3 months and above: coloured eggs
Get hold of some brightly-coloured plastic or polished wooden eggs, decorated with stripes or drawings. When you buy them, make sure that they will not be harmful to your baby in any way if they put them near their mouth. When Easter comes, place the eggs around their diaper change table. Your baby can easily hold them while they are having their diaper changed: put them in their hand one after another and let them examine each one before giving them another.
3 months and above: the spectacle that nature provides
Easter is when everything is in full bloom. Put your baby in a baby carrier and take them out in search of nature. The middle of a forest or just a park somewhere… they can listen to birdsong, the sound of the wind, the whispering of a river… Touch their hand to a tree trunk… let them feel the softness of the grass, the crunch of leaves underfoot, etc. Together, admire the colourful flowers and breathe in their fragrance. Even if your child does not seem interested, you can be sure that they'll enjoy the feeling of having nature all around them.
6 months and above: the sound of chimes
Right from the youngest age, babies are very sensitive to the sounds around them. At Easter, the sound of bells is all around. Try and find a few little bells that make different sounds: gently sound them in front of your baby and then place them in their hand. They will probably try and shake them to reproduce the pleasant sounds that they heard you make.
6 months and above: the treasure basket
Fill a small basket with soft straw and hide a number of objects in it that have something to do with Easter: little bells, rabbit figurines, fluffy hens or chicks, decorated eggs, etc. Give your baby the basket and let them take their time, gradually discovering all of the surprises inside it, talking to them about each of the objects. Wonderment guaranteed!
1 year and above: spring bouquet
Take a nature walk with your baby and gather up a few flowering branches. When you get home, put them in a large vase and hang a number of coloured eggs, little bells, chicks and other Easter decorations from it. Let your child admire the result and talk to them about each of the objects suspended from your bouquet. Just like Christmas trees, the Easter bouquet is a fascinating tradition for very young children.
1 year and above: Easter egg hunt
If your baby has already started walking, you can organise an easy egg hunt on Easter Sunday. In your home or garden (if you have one), lay out a number of Easter eggs on the ground wrapped in shiny paper. Create a winding (and clearly visible) line that will lead your child up to their Easter surprise (chocolates or a small toy, depending on their age). They'll really enjoy picking up all these treasures. The older your child gets, the better you can hide the eggs, and they will really enjoy looking for them.
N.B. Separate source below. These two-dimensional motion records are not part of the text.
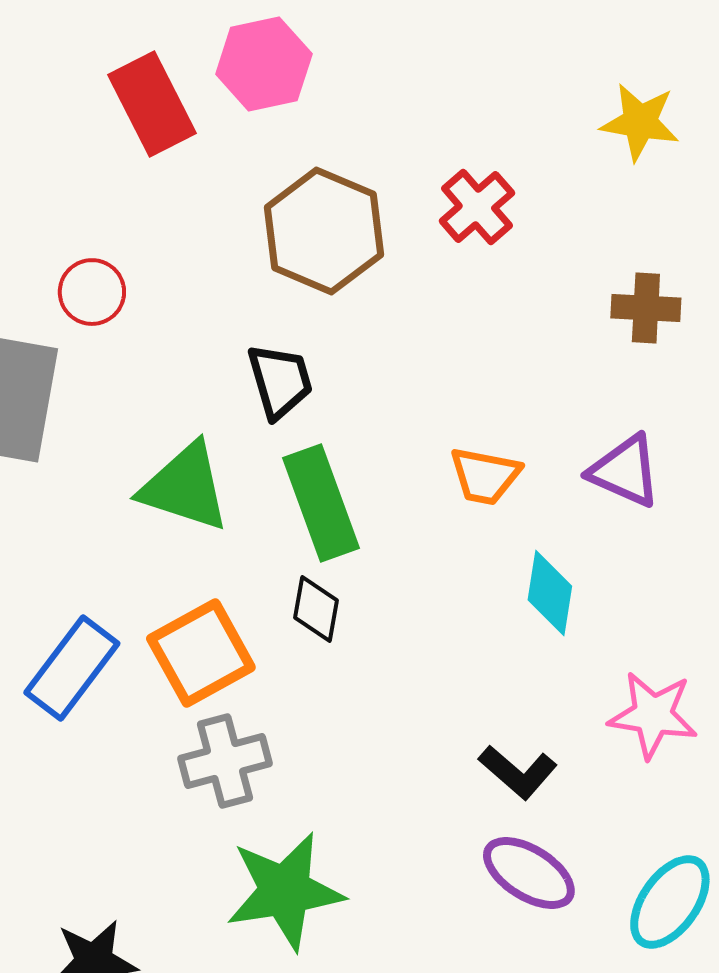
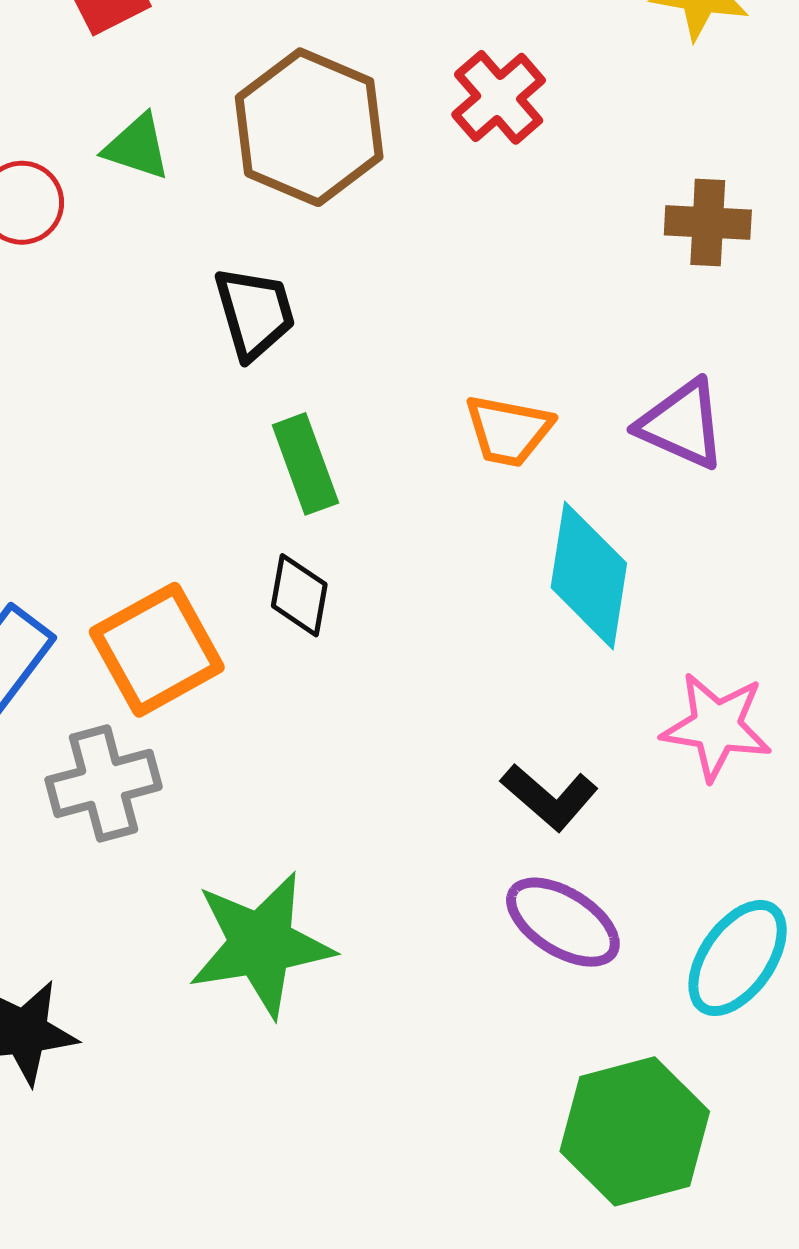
green triangle: (185, 487) -> (137, 147), moved, size x0.6
green rectangle: (321, 503) -> (305, 464), size x0.7
cyan diamond: (550, 593) -> (589, 575), size x1.4
gray cross: (225, 761) -> (104, 783), moved

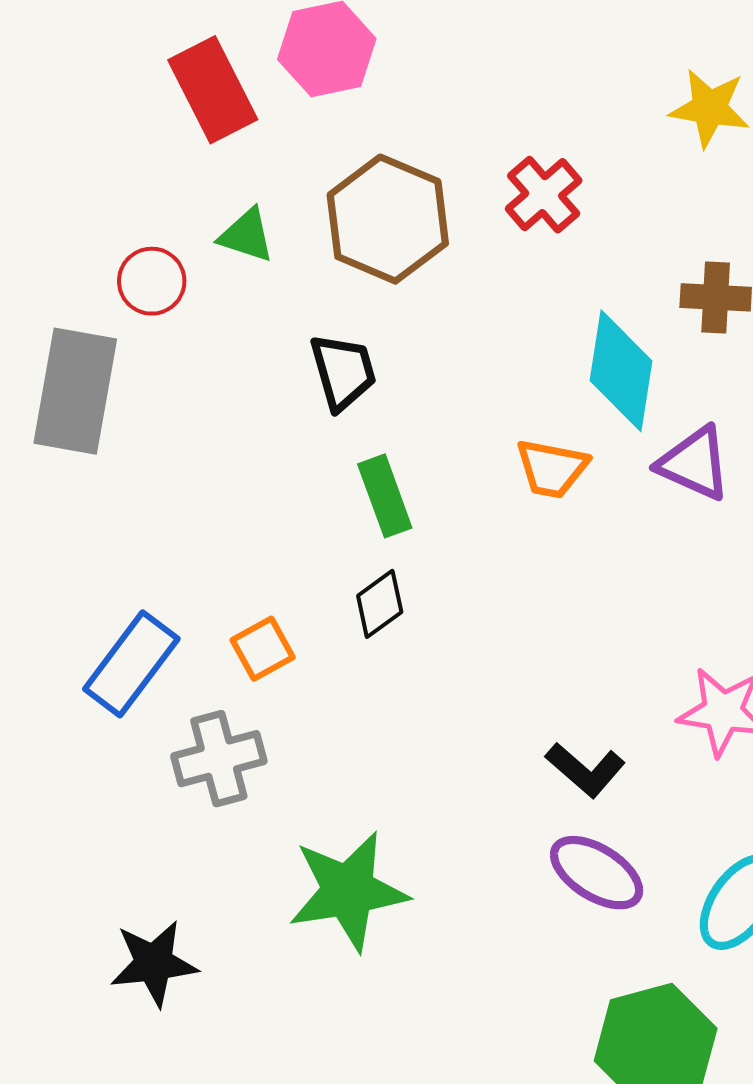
cyan diamond: (589, 575) -> (621, 371), moved
black diamond: (299, 595) -> (380, 604), turned 44
orange square: (157, 650) -> (263, 649), size x0.6

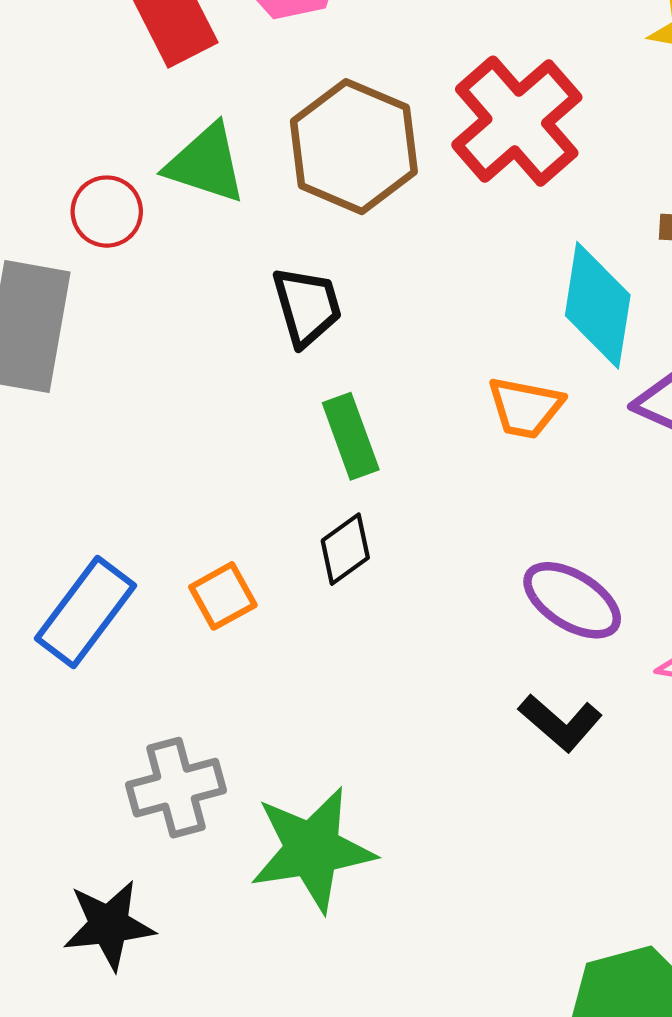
red cross: (544, 195) -> (517, 121), size x1.6
green triangle: (246, 235) -> (206, 164), size x1.4
gray cross: (219, 759) -> (176, 788), moved
purple ellipse: (597, 873) -> (572, 600), moved

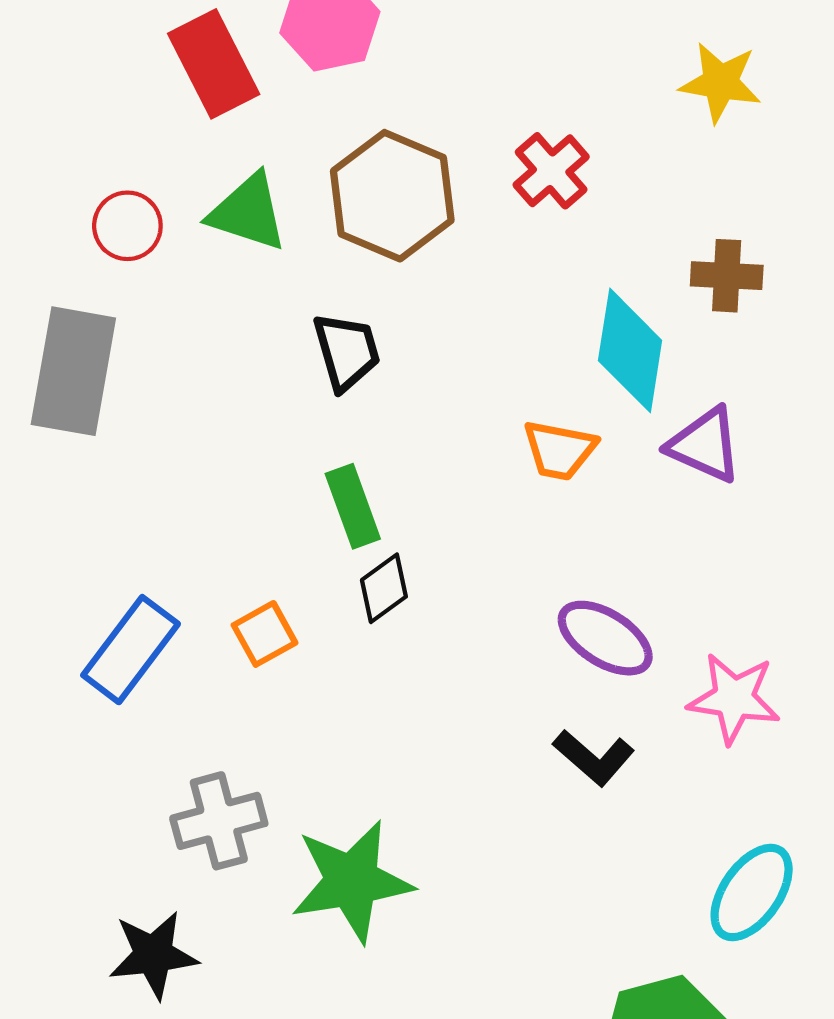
red cross: (517, 121) -> (551, 171), size x0.6
red circle: (107, 212) -> (127, 226), moved
green rectangle: (351, 436) -> (353, 506), moved

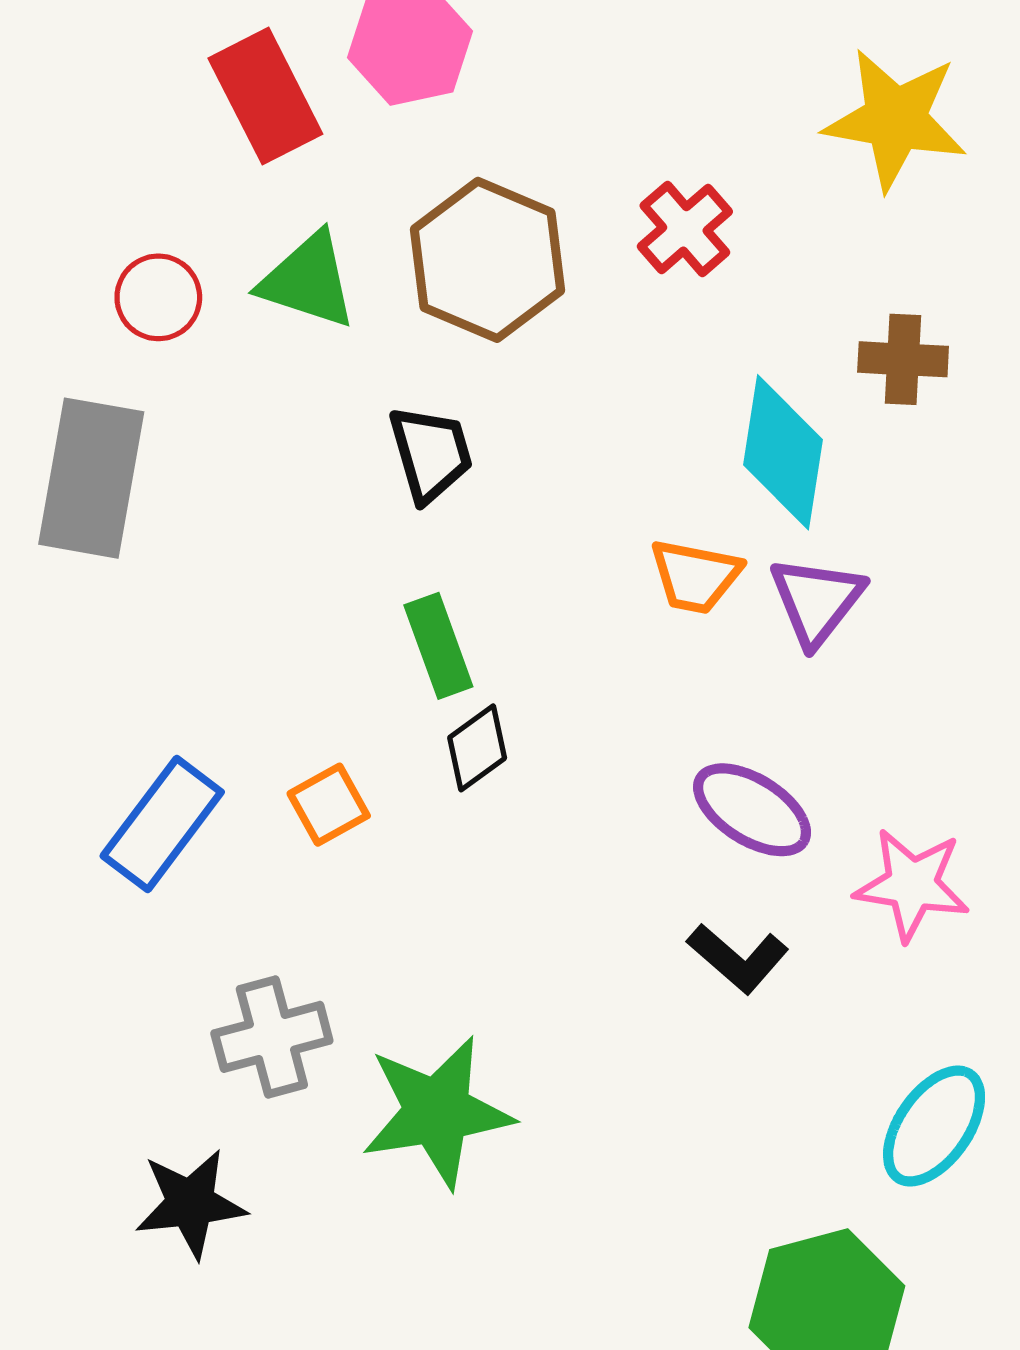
yellow star: (720, 82) -> (895, 119), size x1.4
purple triangle: (705, 445) -> (817, 601), moved, turned 44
18 months and above: surprise eggs
Buy a few cardboard or plastic eggs – the kind that can be split into two halves. Put a few little objects inside them: small cars, figurines or other miniature toys. Then give them to your child and show them how to open up the first one. They will be delighted once they discover what's inside the other ones, and they'll love opening and closing the eggs.
2 years and above: Easter decorations
At 2 years old, your child has enough dexterity to start doing creative activities: they'll get a lot of pleasure from drawing, finger-painting and making simple collages. Take a piece of thick cardboard and cut out pieces in the shape of hens, eggs, rabbits or bells… and then start decorating them. Give your child some paint, some coloured sticky labels, some thick felt tip pens, some crêpe paper, some feathers, some cotton wool… and then help them (if they need it) to stick these on the cardboard. You can then admire the results together and use it to decorate their room in the colours of Easter!
2 years and above: the Easter basket
You and your child can use everyday objects from around the house to make an Easter basket. First find a cardboard box: a milk or fruit juice carton will do… or a small shoebox or something similar. Cut the top of the box off and throw it away. Then attach a handle made from cut-out cardboard onto it. Your child can then use paint, felt tip pens, coloured sticky labels and silk paper to decorate their basket. Once it's finished, they can use it to collect their eggs on Easter Sunday.
2 years and above: the little chick
Get your child to place their hand on a piece of yellow cardboard, with their thumb stretched out so it is separate from their other fingers. Trace around their little hand and then cut out the shape. Draw an eye and a beak onto the thumb, and then together stick little white or yellow feathers onto the other fingers: And there you have it – a little chick in the shape of your child's hand!